*ABOUT THIS EXERCISE*. Please return all lines from the records below that include the string "dell".

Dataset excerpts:

== Segment start ==

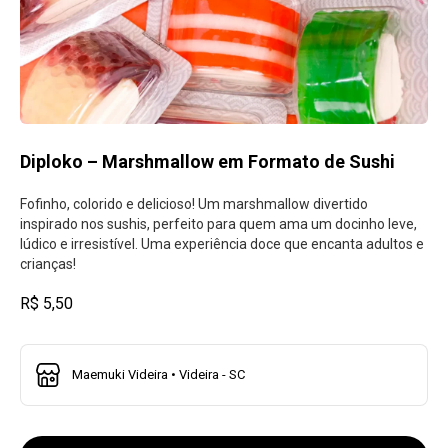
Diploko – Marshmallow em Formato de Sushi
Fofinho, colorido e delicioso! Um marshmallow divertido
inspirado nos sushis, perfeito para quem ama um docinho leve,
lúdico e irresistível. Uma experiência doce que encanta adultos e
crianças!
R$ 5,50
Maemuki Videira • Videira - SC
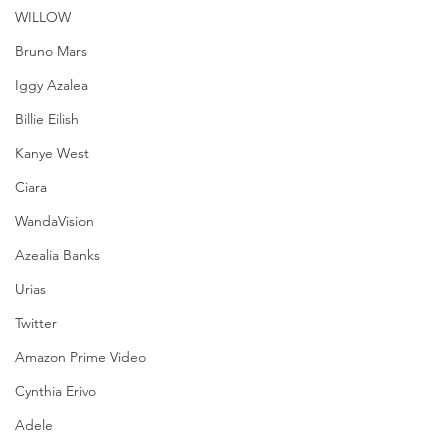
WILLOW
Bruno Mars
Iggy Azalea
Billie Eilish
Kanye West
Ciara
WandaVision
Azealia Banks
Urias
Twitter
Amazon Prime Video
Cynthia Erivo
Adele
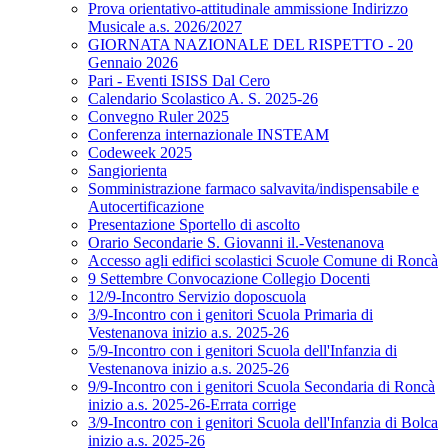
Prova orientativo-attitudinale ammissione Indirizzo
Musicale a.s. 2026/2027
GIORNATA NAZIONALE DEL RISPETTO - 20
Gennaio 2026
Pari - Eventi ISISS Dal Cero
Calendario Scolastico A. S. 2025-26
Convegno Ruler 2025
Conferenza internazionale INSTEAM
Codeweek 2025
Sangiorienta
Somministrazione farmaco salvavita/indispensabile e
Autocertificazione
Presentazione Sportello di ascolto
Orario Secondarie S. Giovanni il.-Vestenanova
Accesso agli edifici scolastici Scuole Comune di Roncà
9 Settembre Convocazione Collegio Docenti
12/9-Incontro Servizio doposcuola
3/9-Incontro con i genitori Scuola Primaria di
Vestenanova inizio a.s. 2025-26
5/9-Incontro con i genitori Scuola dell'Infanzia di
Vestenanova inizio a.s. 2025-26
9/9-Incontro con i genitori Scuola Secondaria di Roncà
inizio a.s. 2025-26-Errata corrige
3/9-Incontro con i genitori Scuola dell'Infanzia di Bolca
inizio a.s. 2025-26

== Segment end ==

*FINAL ANSWER*.
5/9-Incontro con i genitori Scuola dell'Infanzia di
3/9-Incontro con i genitori Scuola dell'Infanzia di Bolca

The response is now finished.